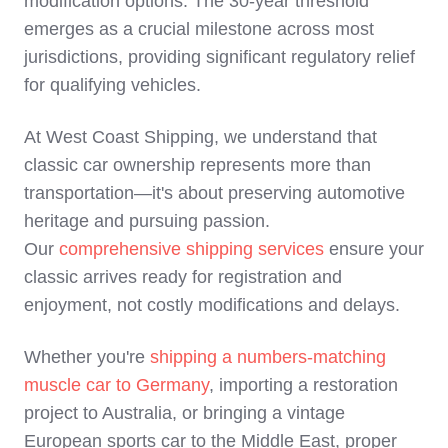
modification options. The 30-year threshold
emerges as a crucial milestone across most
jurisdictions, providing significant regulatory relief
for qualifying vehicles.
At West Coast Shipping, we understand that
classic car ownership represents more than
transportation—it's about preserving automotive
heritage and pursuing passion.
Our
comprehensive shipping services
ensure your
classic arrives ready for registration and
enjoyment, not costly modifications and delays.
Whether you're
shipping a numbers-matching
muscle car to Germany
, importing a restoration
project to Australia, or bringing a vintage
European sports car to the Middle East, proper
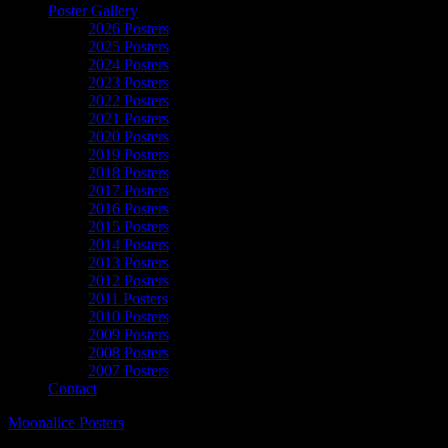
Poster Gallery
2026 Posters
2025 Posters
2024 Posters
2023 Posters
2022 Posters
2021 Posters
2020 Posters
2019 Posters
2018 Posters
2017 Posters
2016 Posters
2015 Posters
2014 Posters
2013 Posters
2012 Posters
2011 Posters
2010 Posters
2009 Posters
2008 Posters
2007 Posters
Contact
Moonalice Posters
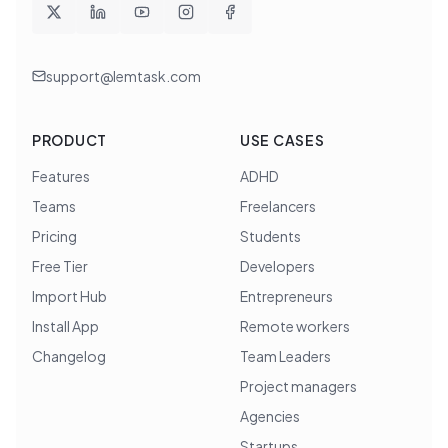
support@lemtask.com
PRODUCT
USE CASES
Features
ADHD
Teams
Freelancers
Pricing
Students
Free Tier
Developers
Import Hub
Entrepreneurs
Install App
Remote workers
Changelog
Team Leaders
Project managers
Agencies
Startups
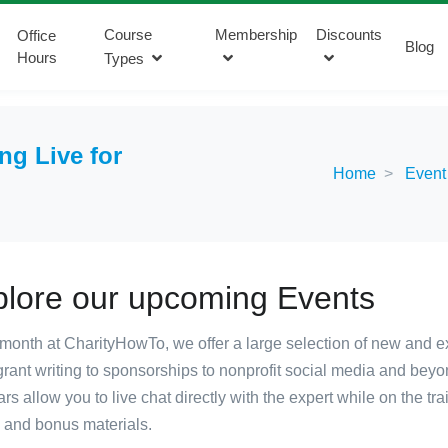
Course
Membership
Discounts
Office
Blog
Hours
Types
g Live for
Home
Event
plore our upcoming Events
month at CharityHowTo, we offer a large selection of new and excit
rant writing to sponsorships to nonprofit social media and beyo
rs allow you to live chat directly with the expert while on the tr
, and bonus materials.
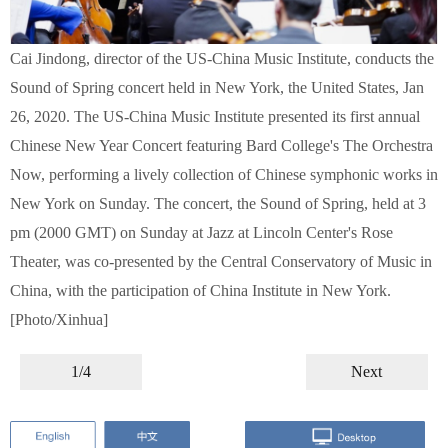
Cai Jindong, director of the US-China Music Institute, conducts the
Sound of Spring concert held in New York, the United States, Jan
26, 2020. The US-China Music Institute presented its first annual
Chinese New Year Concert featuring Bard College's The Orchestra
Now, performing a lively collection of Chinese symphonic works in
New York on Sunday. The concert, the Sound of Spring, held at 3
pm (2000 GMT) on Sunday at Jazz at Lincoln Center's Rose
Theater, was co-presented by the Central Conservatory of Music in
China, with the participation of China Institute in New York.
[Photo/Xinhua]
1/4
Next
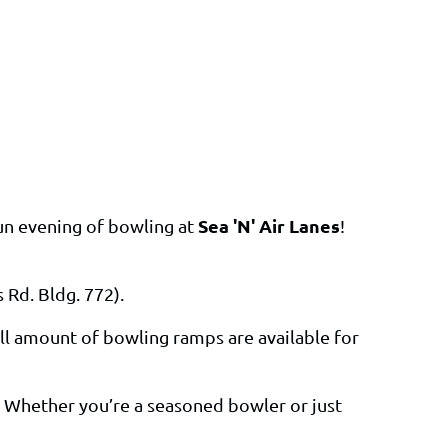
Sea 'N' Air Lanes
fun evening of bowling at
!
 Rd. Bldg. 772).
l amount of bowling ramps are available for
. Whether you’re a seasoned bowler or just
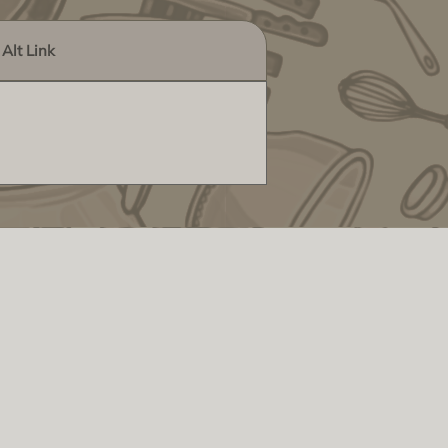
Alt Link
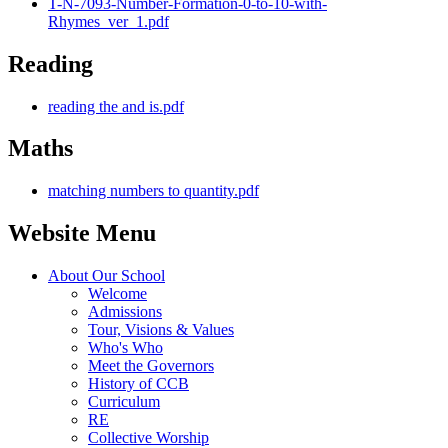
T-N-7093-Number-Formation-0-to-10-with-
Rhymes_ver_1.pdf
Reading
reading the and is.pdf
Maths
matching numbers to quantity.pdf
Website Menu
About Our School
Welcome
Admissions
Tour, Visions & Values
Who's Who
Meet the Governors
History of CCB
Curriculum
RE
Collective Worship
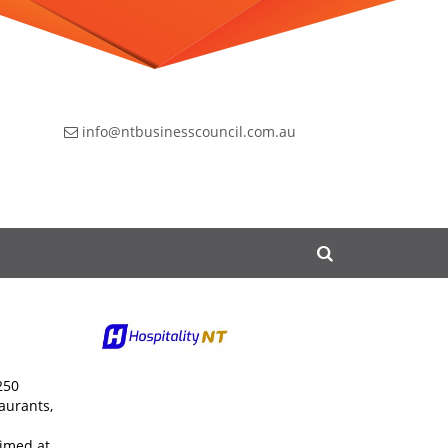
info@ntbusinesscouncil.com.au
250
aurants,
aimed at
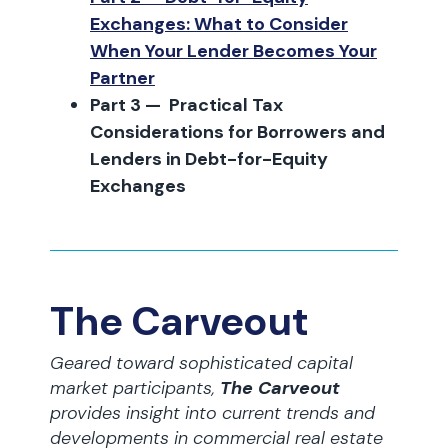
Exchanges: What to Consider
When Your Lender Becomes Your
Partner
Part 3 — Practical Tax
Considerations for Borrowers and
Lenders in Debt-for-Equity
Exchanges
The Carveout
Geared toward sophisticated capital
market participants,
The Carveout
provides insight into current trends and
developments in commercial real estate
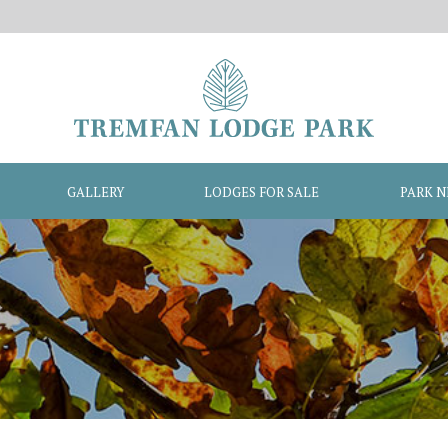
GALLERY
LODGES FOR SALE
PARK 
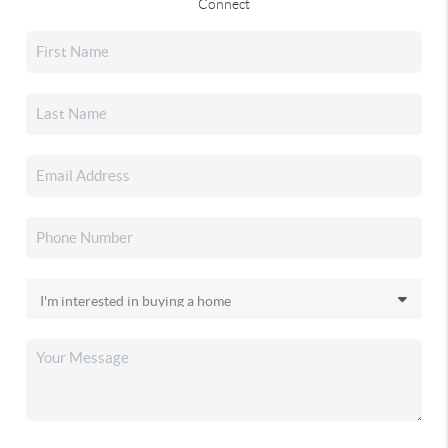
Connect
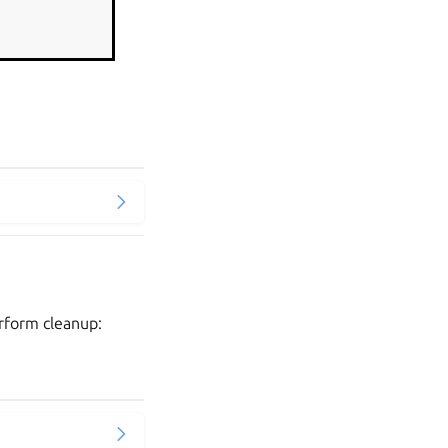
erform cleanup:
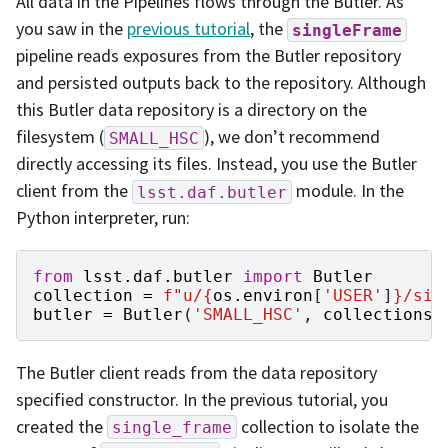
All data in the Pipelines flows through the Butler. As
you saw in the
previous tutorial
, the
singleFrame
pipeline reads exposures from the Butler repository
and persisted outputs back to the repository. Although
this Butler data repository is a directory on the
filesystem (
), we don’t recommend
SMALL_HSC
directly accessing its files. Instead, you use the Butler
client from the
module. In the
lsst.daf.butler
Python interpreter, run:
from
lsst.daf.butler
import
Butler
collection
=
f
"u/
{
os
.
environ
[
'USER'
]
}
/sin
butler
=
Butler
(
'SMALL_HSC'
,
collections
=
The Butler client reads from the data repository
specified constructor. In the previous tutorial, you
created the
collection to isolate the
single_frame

□ □ □

* Problem requirements *
Apart from the images, every line above needs to be printed again exactly.

* Answer *
modification options. The 30-year threshold
emerges as a crucial milestone across most
jurisdictions, providing significant regulatory relief
for qualifying vehicles.
At West Coast Shipping, we understand that
classic car ownership represents more than
transportation—it's about preserving automotive
heritage and pursuing passion.
Our
comprehensive shipping services
ensure your
classic arrives ready for registration and
enjoyment, not costly modifications and delays.
Whether you're
shipping a numbers-matching
muscle car to Germany
, importing a restoration
project to Australia, or bringing a vintage
European sports car to the Middle East, proper
Poster Gallery
2026 Posters
2025 Posters
2024 Posters
2023 Posters
2022 Posters
2021 Posters
2020 Posters
2019 Posters
2018 Posters
2017 Posters
2016 Posters
2015 Posters
2014 Posters
2013 Posters
2012 Posters
2011 Posters
2010 Posters
2009 Posters
2008 Posters
2007 Posters
Contact
Moonalice Posters
support@lemtask.com
PRODUCT
USE CASES
Features
ADHD
Teams
Freelancers
Pricing
Students
Free Tier
Developers
Import Hub
Entrepreneurs
Install App
Remote workers
Changelog
Team Leaders
Project managers
Agencies
Startups
Course
Membership
Discounts
Office
Blog
Hours
Types
g Live for
Home
Event
plore our upcoming Events
month at CharityHowTo, we offer a large selection of new and excit
rant writing to sponsorships to nonprofit social media and beyo
rs allow you to live chat directly with the expert while on the tr
, and bonus materials.
Cai Jindong, director of the US-China Music Institute, conducts the
Sound of Spring concert held in New York, the United States, Jan
26, 2020. The US-China Music Institute presented its first annual
Chinese New Year Concert featuring Bard College's The Orchestra
Now, performing a lively collection of Chinese symphonic works in
New York on Sunday. The concert, the Sound of Spring, held at 3
pm (2000 GMT) on Sunday at Jazz at Lincoln Center's Rose
Theater, was co-presented by the Central Conservatory of Music in
China, with the participation of China Institute in New York.
[Photo/Xinhua]
1/4
Next
Sea 'N' Air Lanes
fun evening of bowling at
!
 Rd. Bldg. 772).
l amount of bowling ramps are available for
. Whether you’re a seasoned bowler or just
Alt Link
T-N-7093-Number-Formation-0-to-10-with-
Rhymes_ver_1.pdf
Reading
reading the and is.pdf
Maths
matching numbers to quantity.pdf
Website Menu
About Our School
Welcome
Admissions
Tour, Visions & Values
Who's Who
Meet the Governors
History of CCB
Curriculum
RE
Collective Worship
info@ntbusinesscouncil.com.au
250
aurants,
aimed at
Exchanges: What to Consider
When Your Lender Becomes Your
Partner
Part 3 — Practical Tax
Considerations for Borrowers and
Lenders in Debt-for-Equity
Exchanges
The Carveout
Geared toward sophisticated capital
market participants,
The Carveout
provides insight into current trends and
developments in commercial real estate
GALLERY
LODGES FOR SALE
PARK 
Connect
erform cleanup:
All data in the Pipelines flows through the Butler. As
you saw in the
previous tutorial
, the
singleFrame
pipeline reads exposures from the Butler repository
and persisted outputs back to the repository. Although
this Butler data repository is a directory on the
filesystem (
), we don’t recommend
SMALL_HSC
directly accessing its files. Instead, you use the Butler
client from the
module. In the
lsst.daf.butler
Python interpreter, run:
from
lsst.daf.butler
import
Butler
collection
=
f
"u/
{
os
.
environ
[
'USER'
]
}
/sin
butler
=
Butler
(
'SMALL_HSC'
,
collections
=
The Butler client reads from the data repository
specified constructor. In the previous tutorial, you
created the
collection to isolate the
single_frame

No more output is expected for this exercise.